- **Information provided**:
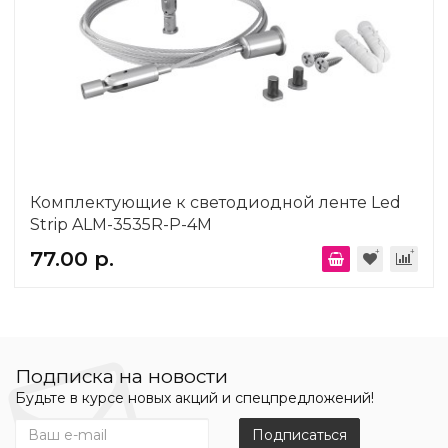
Комплектующие к светодиодной ленте Led
Strip ALM-3535R-P-4M
77.00 р.
Подписка на новости
Будьте в курсе новых акций и спецпредложений!
Подписаться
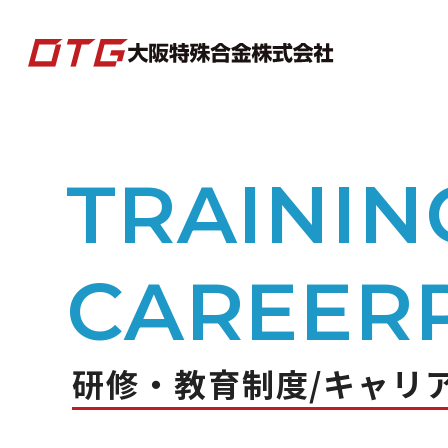
TRAININ
企業情報
事業紹介
CAREER
数字で見る
研修・教育制度/キャリ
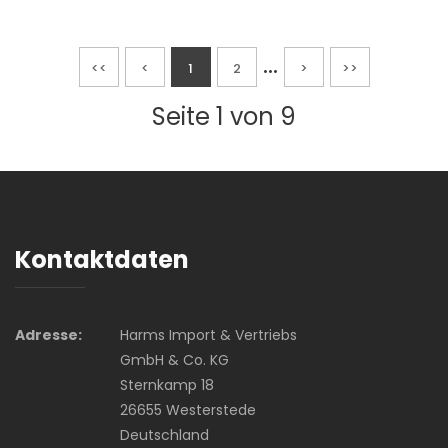
...
<<
<
1
2
>
>>
Seite 1 von 9
Kontaktdaten
Adresse:
Harms Import & Vertriebs
GmbH & Co. KG
Sternkamp 18
26655 Westerstede
Deutschland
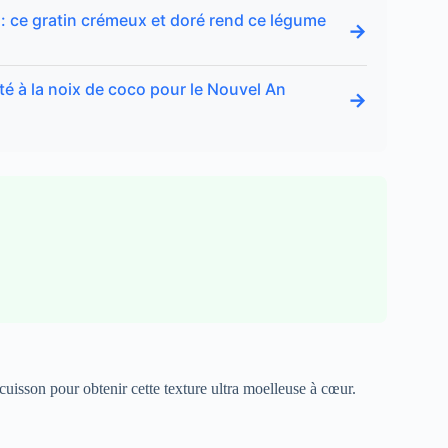
 : ce gratin crémeux et doré rend ce légume
→
té à la noix de coco pour le Nouvel An
→
 cuisson pour obtenir cette texture ultra moelleuse à cœur.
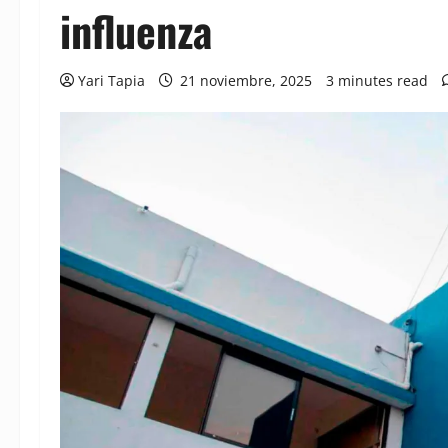
influenza
Yari Tapia
21 noviembre, 2025
3 minutes read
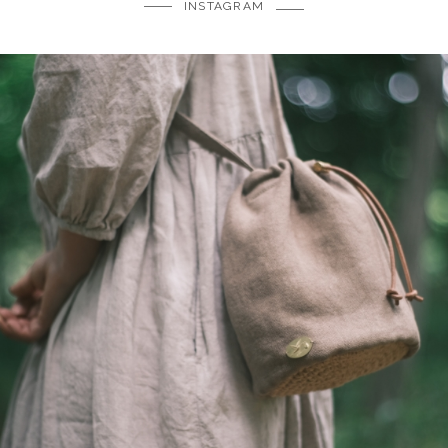
INSTAGRAM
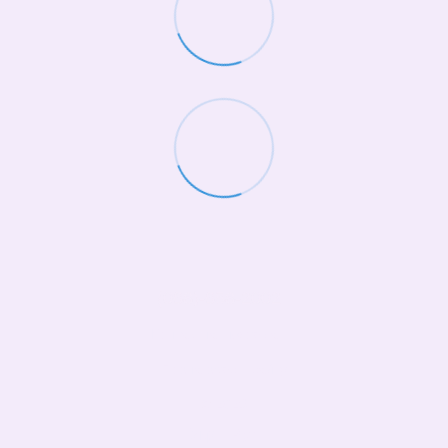
(068)-658-2002
Контактна інформація
Повна версія сайту
© 2026
Укр
Рус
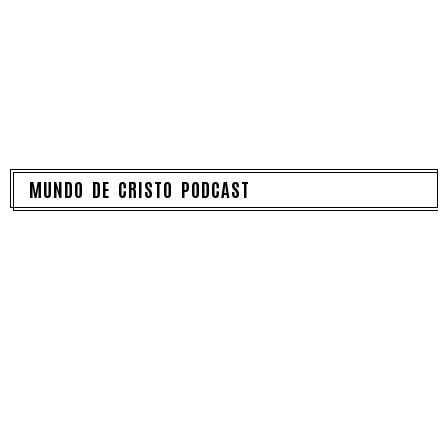
MUNDO DE CRISTO PODCAST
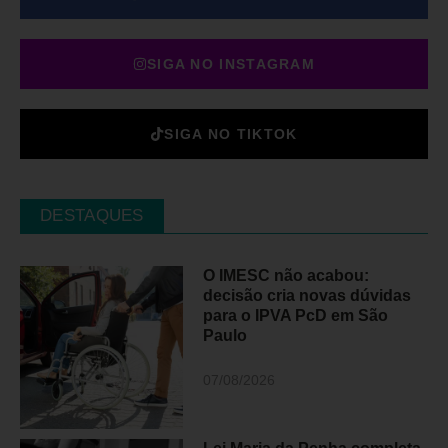
SIGA NO INSTAGRAM
SIGA NO TIKTOK
DESTAQUES
O IMESC não acabou:
decisão cria novas dúvidas
para o IPVA PcD em São
Paulo
07/08/2026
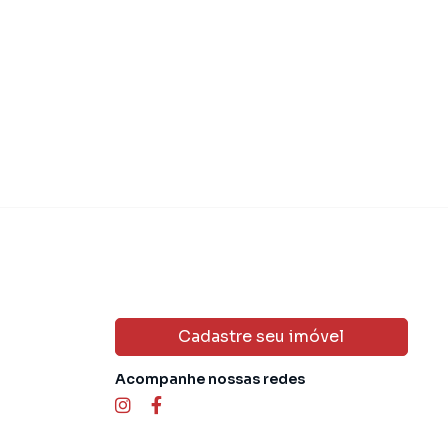
 750.000,00
R$ 649.00
Venda
Cadastre seu imóvel
Acompanhe nossas redes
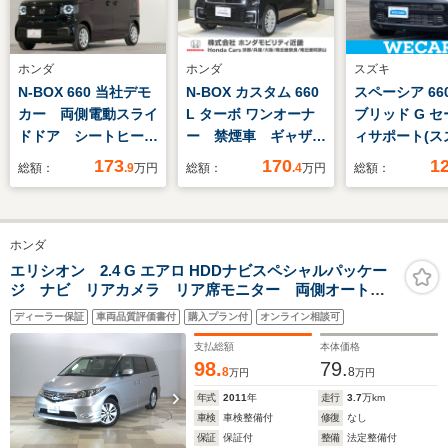
ホンダ
ホンダ
スズキ
N-BOX 660 当社デモ
N-BOX カスタム 660
スペーシア 66
カー 両側電動スライ
L ターボ ワンオーナ
ブリッド G 
ドドア シートヒータ
ー 禁煙車 ギャザー
ィサポート(スズ
ー
ズメモリーナビ フル
線逸脱防止支
173
170
1
総額：
.9
万円
総額：
.4
万円
総額：
セグ CD DVD ミ
ム/ヘッドラン
ュージックラック ホ
LED/EBD付A
ンダセンシング LED
り防止装置/ア
ホンダ
ヘッドライト ETC
ングストップ/
ドライブレコーダー
エアバッグ 運
エリシオン 2.4 G エアロ HDDナビスペシャルパッケー
ジ ナビ リアカメラ リア席モニター 両側オートス
シートヒーター サイ
アバッグ 助手
ライド コーナーセンサー HID ETC スマートキー
ドカーテンエアバック
ディーラー保証
車両品質評価書付
購入プラン付
オンライン相談可
アルミ フォグ ベンチシート
支払総額
本体価格
98.
79.
8
8
万円
万円
年式
2011
年
走行
3.7
万km
車検
車検整備付
修復
なし
保証
保証付
整備
法定整備付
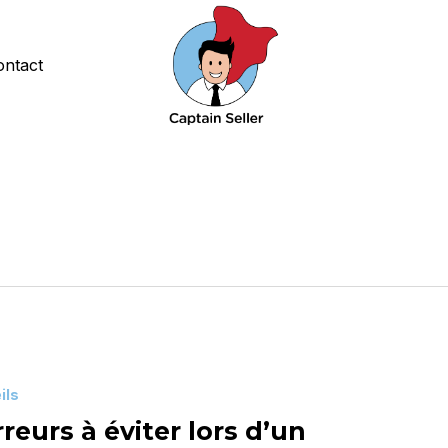
ontact
ils
rreurs à éviter lors d’un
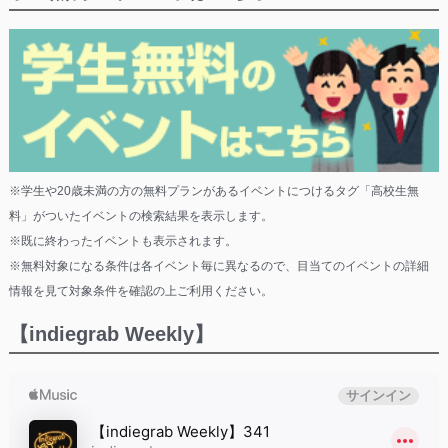
※学生や20歳未満の方の無料プランがあるイベントにつけるタグ「高校生無
料」がついたイベントの検索結果を表示します。
※既に終わったイベントも表示されます。
※無料対象になる条件は各イベント毎に異なるので、目当てのイベントの詳細
情報を見て対象条件を確認の上ご利用ください。
【indiegrab Weekly】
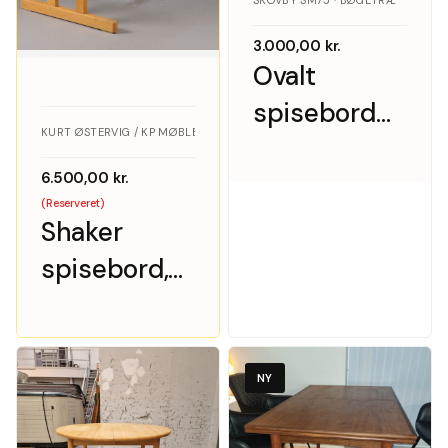
SKOVBY SM75 · BØGETRÆ
3.000,00
kr.
Ovalt
spisebord
KURT ØSTERVIG / KP MØBLER · EGETRÆ
m. to
6.500,00
kr.
tillægsplader.
(Reserveret)
Skovby
Shaker
Møbelfabrik
spisebord,
massiv
egetræ, Kurt
Østervig
NY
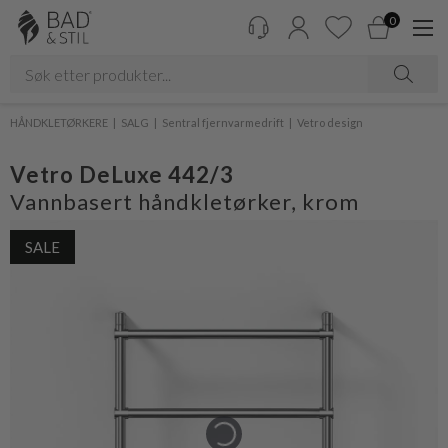
0
HÅNDKLETØRKERE
SALG
Sentral fjernvarmedrift
Vetro design
Vetro DeLuxe 442/3
Vannbasert håndkletørker, krom
SALE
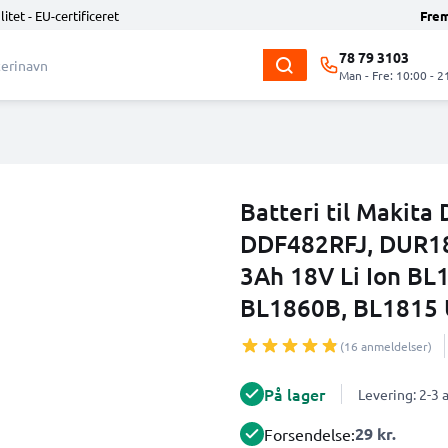
litet - EU-certificeret
Fre
78 79 3103
Man - Fre: 10:00 - 2
Batteri til Makit
DDF482RFJ, DUR181
3Ah 18V Li Ion BL
BL1860B, BL1815 U
(16 anmeldelser)
På lager
Levering: 2-3
29 kr.
Forsendelse:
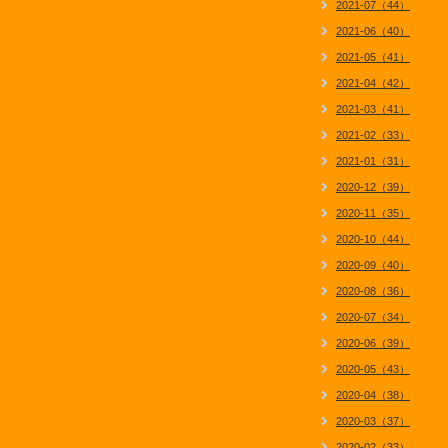
2021-07（44）
2021-06（40）
2021-05（41）
2021-04（42）
2021-03（41）
2021-02（33）
2021-01（31）
2020-12（39）
2020-11（35）
2020-10（44）
2020-09（40）
2020-08（36）
2020-07（34）
2020-06（39）
2020-05（43）
2020-04（38）
2020-03（37）
2020-02（33）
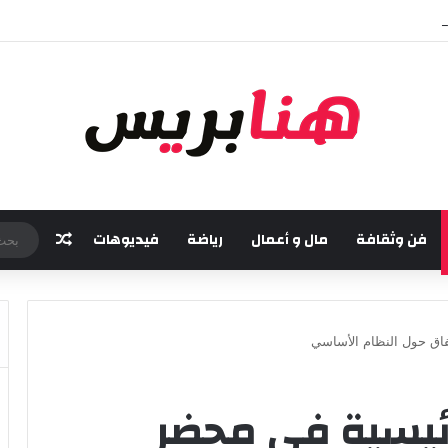
مسة من مهرجان “تيم آر تي” في تامسنا احتفاء بعيد العرش المجيد
فن وثقافة
مال و أعمال
رياضة
فيديوهات
مقال عش
فاق حول النظام الأساسي
رئيسية في محضر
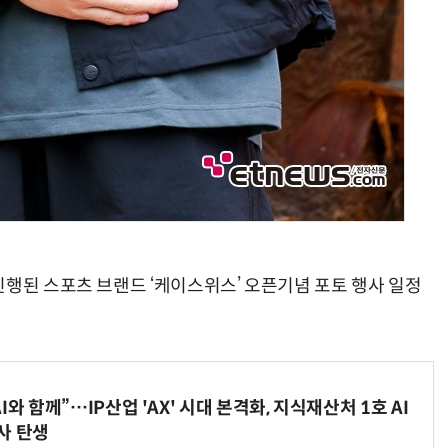
진행된 스포츠 브랜드 ‘케이스위스’ 오픈기념 포토 행사 일정
와 함께”…IP산업 'AX' 시대 본격화, 지식재산처 1호 AI
사 탄생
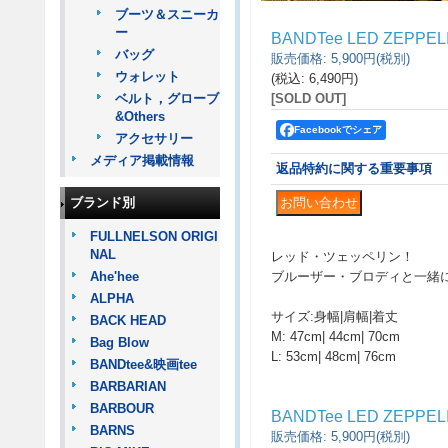
ブーツ＆スニーカ
ー
BANDTee LED ZEPPEL
バッグ
販売価格
:
5,900円
(税別)
ウォレット
(税込
:
6,490円
)
ベルト，グローブ
[SOLD OUT]
&Others
Facebookでシェア
アクセサリー
メディア掲載情報
返品特約に関する重要事項
ブランド別
FULLNELSON ORIGI
NAL
レッド・ツェッペリン！
Ahe'hee
ブルーザー・ブロディと一緒
ALPHA
サイズ:身幅|肩幅|着丈
BACK HEAD
M: 47cm| 44cm| 70cm
Bag Blow
L: 53cm| 48cm| 76cm
BANDtee&映画tee
BARBARIAN
BARBOUR
BANDTee LED ZEPPEL
BARNS
販売価格
:
5,900円
(税別)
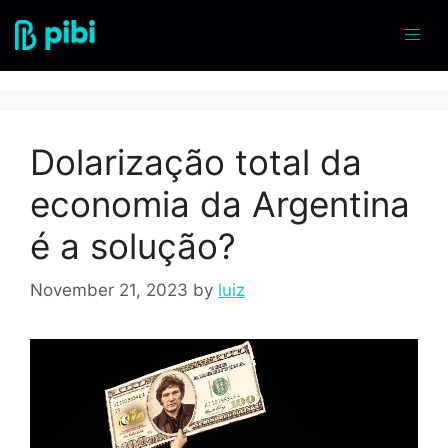
dolarização
Dolarização total da
economia da Argentina
é a solução?
November 21, 2023
by
luiz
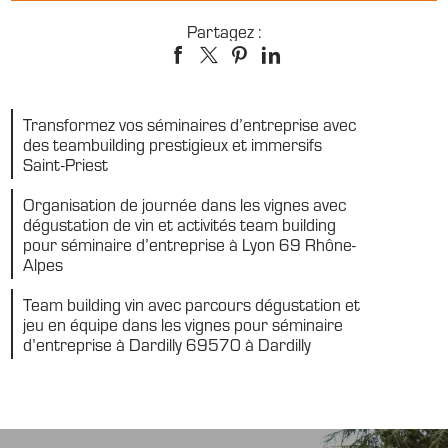
Partagez :
Transformez vos séminaires d’entreprise avec
des teambuilding prestigieux et immersifs
Saint-Priest
Organisation de journée dans les vignes avec
dégustation de vin et activités team building
pour séminaire d’entreprise à Lyon 69 Rhône-
Alpes
Team building vin avec parcours dégustation et
jeu en équipe dans les vignes pour séminaire
d’entreprise à Dardilly 69570 à Dardilly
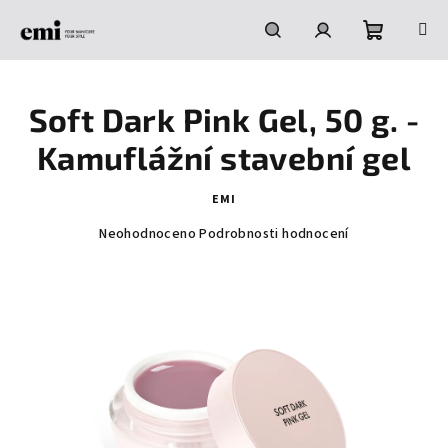
Přejít
na
obsah
Nákupní
Hledat
Přihlášení
Soft Dark Pink Gel, 50 g. -
košík
Kamuflážní stavební gel
EMI
Průměrné
Neohodnoceno
Podrobnosti hodnocení
hodnocení
produktu
je
0,0
z
5
hvězdiček.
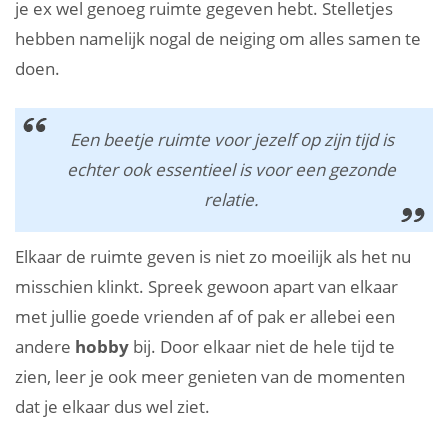
je ex wel genoeg ruimte gegeven hebt. Stelletjes
hebben namelijk nogal de neiging om alles samen te
doen.
Een beetje ruimte voor jezelf op zijn tijd is
echter ook essentieel is voor een gezonde
relatie.
Elkaar de ruimte geven is niet zo moeilijk als het nu
misschien klinkt. Spreek gewoon apart van elkaar
met jullie goede vrienden af of pak er allebei een
andere
hobby
bij. Door elkaar niet de hele tijd te
zien, leer je ook meer genieten van de momenten
dat je elkaar dus wel ziet.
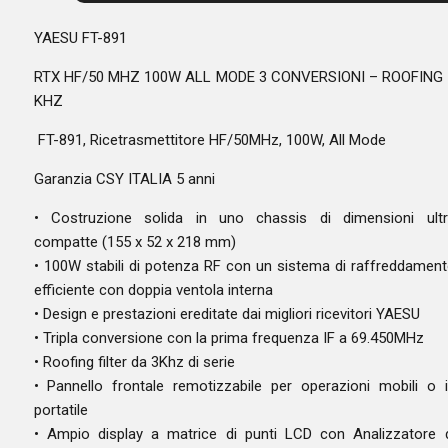
YAESU FT-891
RTX HF/50 MHZ 100W ALL MODE 3 CONVERSIONI – ROOFING 
KHZ
FT-891, Ricetrasmettitore HF/50MHz, 100W, All Mode
Garanzia CSY ITALIA 5 anni
• Costruzione solida in uno chassis di dimensioni ultr
compatte (155 x 52 x 218 mm)
• 100W stabili di potenza RF con un sistema di raffreddamen
efficiente con doppia ventola interna
• Design e prestazioni ereditate dai migliori ricevitori YAESU
• Tripla conversione con la prima frequenza IF a 69.450MHz
• Roofing filter da 3Khz di serie
• Pannello frontale remotizzabile per operazioni mobili o 
portatile
• Ampio display a matrice di punti LCD con Analizzatore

- **Prompt**: Leave the pictures out and return each entry exactly.

- **Expected answer**:
Комплектующие к светодиодной ленте Led
Strip ALM-3535R-P-4M
77.00 р.
Подписка на новости
Будьте в курсе новых акций и спецпредложений!
Подписаться
TRAININ
企業情報
事業紹介
CAREER
数字で見る
研修・教育制度/キャリ
...
<<
<
1
2
>
>>
Seite 1 von 9
Kontaktdaten
Adresse:
Harms Import & Vertriebs
GmbH & Co. KG
Sternkamp 18
26655 Westerstede
Deutschland
 : ce gratin crémeux et doré rend ce légume
→
té à la noix de coco pour le Nouvel An
→
 cuisson pour obtenir cette texture ultra moelleuse à cœur.
influenza
Yari Tapia
21 noviembre, 2025
3 minutes read
INSTAGRAM
(068)-658-2002
Контактна інформація
Повна версія сайту
© 2026
Укр
Рус
MUNDO DE CRISTO PODCAST
SIGA NO INSTAGRAM
SIGA NO TIKTOK
DESTAQUES
O IMESC não acabou:
decisão cria novas dúvidas
para o IPVA PcD em São
Paulo
07/08/2026
 750.000,00
R$ 649.00
Venda
Cadastre seu imóvel
Acompanhe nossas redes
ホンダ
ホンダ
スズキ
N-BOX 660 当社デモ
N-BOX カスタム 660
スペーシア 66
カー 両側電動スライ
L ターボ ワンオーナ
ブリッド G 
ドドア シートヒータ
ー 禁煙車 ギャザー
ィサポート(スズ
ー
ズメモリーナビ フル
線逸脱防止支
173
170
1
総額：
.9
万円
総額：
.4
万円
総額：
セグ CD DVD ミ
ム/ヘッドラン
ュージックラック ホ
LED/EBD付A
ンダセンシング LED
り防止装置/ア
ホンダ
ヘッドライト ETC
ングストップ/
ドライブレコーダー
エアバッグ 運
エリシオン 2.4 G エアロ HDDナビスペシャルパッケー
ジ ナビ リアカメラ リア席モニター 両側オートス
シートヒーター サイ
アバッグ 助手
ライド コーナーセンサー HID ETC スマートキー
ドカーテンエアバック
ディーラー保証
車両品質評価書付
購入プラン付
オンライン相談可
アルミ フォグ ベンチシート
支払総額
本体価格
98.
79.
8
8
万円
万円
年式
2011
年
走行
3.7
万km
車検
車検整備付
修復
なし
保証
保証付
整備
法定整備付
ontact
ils
rreurs à éviter lors d’un
※学生や20歳未満の方の無料プランがあるイベントにつけるタグ「高校生無
料」がついたイベントの検索結果を表示します。
※既に終わったイベントも表示されます。
※無料対象になる条件は各イベント毎に異なるので、目当てのイベントの詳細
情報を見て対象条件を確認の上ご利用ください。
【indiegrab Weekly】
SKOVBY SM75 · BØGETRÆ
3.000,00
kr.
Ovalt
spisebord
KURT ØSTERVIG / KP MØBLER · EGETRÆ
m. to
6.500,00
kr.
tillægsplader.
(Reserveret)
Skovby
Shaker
Møbelfabrik
spisebord,
massiv
egetræ, Kurt
Østervig
NY
0
HÅNDKLETØRKERE
SALG
Sentral fjernvarmedrift
Vetro design
Vetro DeLuxe 442/3
Vannbasert håndkletørker, krom
SALE
litet - EU-certificeret
Fre
78 79 3103
Man - Fre: 10:00 - 2
Batteri til Makit
DDF482RFJ, DUR181
3Ah 18V Li Ion BL
BL1860B, BL1815 U
(16 anmeldelser)
På lager
Levering: 2-3
29 kr.
Forsendelse:
2021-07（44）
2021-06（40）
2021-05（41）
2021-04（42）
2021-03（41）
2021-02（33）
2021-01（31）
2020-12（39）
2020-11（35）
2020-10（44）
2020-09（40）
2020-08（36）
2020-07（34）
2020-06（39）
2020-05（43）
2020-04（38）
2020-03（37）
2020-02（33）
مسة من مهرجان “تيم آر تي” في تامسنا احتفاء بعيد العرش المجيد
فن وثقافة
مال و أعمال
رياضة
فيديوهات
مقال عش
فاق حول النظام الأساسي
رئيسية في محضر
진행된 스포츠 브랜드 ‘케이스위스’ 오픈기념 포토 행사 일정
와 함께”…IP산업 'AX' 시대 본격화, 지식재산처 1호 AI
사 탄생
ブーツ＆スニーカ
ー
BANDTee LED ZEPPEL
バッグ
販売価格
:
5,900円
(税別)
ウォレット
(税込
:
6,490円
)
ベルト，グローブ
[SOLD OUT]
&Others
Facebookでシェア
アクセサリー
メディア掲載情報
返品特約に関する重要事項
ブランド別
FULLNELSON ORIGI
NAL
レッド・ツェッペリン！
Ahe'hee
ブルーザー・ブロディと一緒
ALPHA
サイズ:身幅|肩幅|着丈
BACK HEAD
M: 47cm| 44cm| 70cm
Bag Blow
L: 53cm| 48cm| 76cm
BANDtee&映画tee
BARBARIAN
BARBOUR
BANDTee LED ZEPPEL
BARNS
販売価格
:
5,900円
(税別)
dolarização
Dolarização total da
economia da Argentina
é a solução?
November 21, 2023
by
luiz
Partagez :
Transformez vos séminaires d’entreprise avec
des teambuilding prestigieux et immersifs
Saint-Priest
Organisation de journée dans les vignes avec
dégustation de vin et activités team building
pour séminaire d’entreprise à Lyon 69 Rhône-
Alpes
Team building vin avec parcours dégustation et
jeu en équipe dans les vignes pour séminaire
d’entreprise à Dardilly 69570 à Dardilly
Přejít
na
obsah
Nákupní
Hledat
Přihlášení
Soft Dark Pink Gel, 50 g. -
košík
Kamuflážní stavební gel
EMI
Průměrné
Neohodnoceno
Podrobnosti hodnocení
hodnocení
produktu
je
0,0
z
5
hvězdiček.
je ex wel genoeg ruimte gegeven hebt. Stelletjes
hebben namelijk nogal de neiging om alles samen te
doen.
Een beetje ruimte voor jezelf op zijn tijd is
echter ook essentieel is voor een gezonde
relatie.
Elkaar de ruimte geven is niet zo moeilijk als het nu
misschien klinkt. Spreek gewoon apart van elkaar
met jullie goede vrienden af of pak er allebei een
andere
hobby
bij. Door elkaar niet de hele tijd te
zien, leer je ook meer genieten van de momenten
dat je elkaar dus wel ziet.
YAESU FT-891
RTX HF/50 MHZ 100W ALL MODE 3 CONVERSIONI – ROOFING 
KHZ
FT-891, Ricetrasmettitore HF/50MHz, 100W, All Mode
Garanzia CSY ITALIA 5 anni
• Costruzione solida in uno chassis di dimensioni ultr
compatte (155 x 52 x 218 mm)
• 100W stabili di potenza RF con un sistema di raffreddamen
efficiente con doppia ventola interna
• Design e prestazioni ereditate dai migliori ricevitori YAESU
• Tripla conversione con la prima frequenza IF a 69.450MHz
• Roofing filter da 3Khz di serie
• Pannello frontale remotizzabile per operazioni mobili o 
portatile
• Ampio display a matrice di punti LCD con Analizzatore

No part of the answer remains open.